[Entries taken from a collection]
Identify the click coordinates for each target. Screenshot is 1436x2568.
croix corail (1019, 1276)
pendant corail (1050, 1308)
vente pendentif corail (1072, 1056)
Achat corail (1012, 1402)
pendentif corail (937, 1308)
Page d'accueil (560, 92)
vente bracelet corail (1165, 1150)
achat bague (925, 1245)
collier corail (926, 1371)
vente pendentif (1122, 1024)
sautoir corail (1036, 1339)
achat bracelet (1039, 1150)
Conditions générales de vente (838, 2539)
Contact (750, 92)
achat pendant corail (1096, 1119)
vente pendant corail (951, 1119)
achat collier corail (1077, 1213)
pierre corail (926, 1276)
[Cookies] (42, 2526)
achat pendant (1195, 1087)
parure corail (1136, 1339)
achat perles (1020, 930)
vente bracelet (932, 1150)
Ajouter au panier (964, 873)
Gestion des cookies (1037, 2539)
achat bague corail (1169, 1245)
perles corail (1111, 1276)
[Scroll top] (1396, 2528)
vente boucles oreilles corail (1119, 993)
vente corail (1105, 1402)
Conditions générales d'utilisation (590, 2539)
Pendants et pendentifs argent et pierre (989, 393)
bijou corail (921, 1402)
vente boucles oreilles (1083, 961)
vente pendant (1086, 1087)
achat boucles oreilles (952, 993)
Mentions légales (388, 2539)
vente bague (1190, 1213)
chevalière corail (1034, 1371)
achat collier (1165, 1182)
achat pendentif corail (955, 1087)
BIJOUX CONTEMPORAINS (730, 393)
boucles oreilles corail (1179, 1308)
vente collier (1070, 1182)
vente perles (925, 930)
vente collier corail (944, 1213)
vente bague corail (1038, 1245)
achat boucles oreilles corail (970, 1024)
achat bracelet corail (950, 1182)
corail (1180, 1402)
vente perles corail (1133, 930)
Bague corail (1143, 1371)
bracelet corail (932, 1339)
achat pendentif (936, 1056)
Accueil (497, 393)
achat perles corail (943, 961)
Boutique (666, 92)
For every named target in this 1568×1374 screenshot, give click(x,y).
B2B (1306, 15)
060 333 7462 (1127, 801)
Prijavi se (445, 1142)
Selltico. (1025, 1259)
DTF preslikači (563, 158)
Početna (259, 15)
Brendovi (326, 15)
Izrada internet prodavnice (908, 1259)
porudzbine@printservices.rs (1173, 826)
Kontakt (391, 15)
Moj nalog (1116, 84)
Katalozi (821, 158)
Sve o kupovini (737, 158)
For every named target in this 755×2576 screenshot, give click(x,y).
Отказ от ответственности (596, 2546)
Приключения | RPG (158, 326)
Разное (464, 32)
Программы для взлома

> Problem description:
Extract all of the data above and output it character for character.

> Exercise response:
Identify the click coordinates for each target. Screenshot is 1436x2568.
croix corail (1019, 1276)
pendant corail (1050, 1308)
vente pendentif corail (1072, 1056)
Achat corail (1012, 1402)
pendentif corail (937, 1308)
Page d'accueil (560, 92)
vente bracelet corail (1165, 1150)
achat bague (925, 1245)
collier corail (926, 1371)
vente pendentif (1122, 1024)
sautoir corail (1036, 1339)
achat bracelet (1039, 1150)
Conditions générales de vente (838, 2539)
Contact (750, 92)
achat pendant corail (1096, 1119)
vente pendant corail (951, 1119)
achat collier corail (1077, 1213)
pierre corail (926, 1276)
[Cookies] (42, 2526)
achat pendant (1195, 1087)
parure corail (1136, 1339)
achat perles (1020, 930)
vente bracelet (932, 1150)
Ajouter au panier (964, 873)
Gestion des cookies (1037, 2539)
achat bague corail (1169, 1245)
perles corail (1111, 1276)
[Scroll top] (1396, 2528)
vente boucles oreilles corail (1119, 993)
vente corail (1105, 1402)
Conditions générales d'utilisation (590, 2539)
Pendants et pendentifs argent et pierre (989, 393)
bijou corail (921, 1402)
vente boucles oreilles (1083, 961)
vente pendant (1086, 1087)
achat boucles oreilles (952, 993)
Mentions légales (388, 2539)
vente bague (1190, 1213)
chevalière corail (1034, 1371)
achat collier (1165, 1182)
achat pendentif corail (955, 1087)
BIJOUX CONTEMPORAINS (730, 393)
boucles oreilles corail (1179, 1308)
vente collier (1070, 1182)
vente perles (925, 930)
vente collier corail (944, 1213)
vente bague corail (1038, 1245)
achat boucles oreilles corail (970, 1024)
achat bracelet corail (950, 1182)
corail (1180, 1402)
vente perles corail (1133, 930)
Bague corail (1143, 1371)
bracelet corail (932, 1339)
achat pendentif (936, 1056)
Accueil (497, 393)
achat perles corail (943, 961)
Boutique (666, 92)
For every named target in this 1568×1374 screenshot, give click(x,y).
B2B (1306, 15)
060 333 7462 (1127, 801)
Prijavi se (445, 1142)
Selltico. (1025, 1259)
DTF preslikači (563, 158)
Početna (259, 15)
Brendovi (326, 15)
Izrada internet prodavnice (908, 1259)
porudzbine@printservices.rs (1173, 826)
Kontakt (391, 15)
Moj nalog (1116, 84)
Katalozi (821, 158)
Sve o kupovini (737, 158)
For every named target in this 755×2576 screenshot, give click(x,y).
Отказ от ответственности (596, 2546)
Приключения | RPG (158, 326)
Разное (464, 32)
Программы для взлома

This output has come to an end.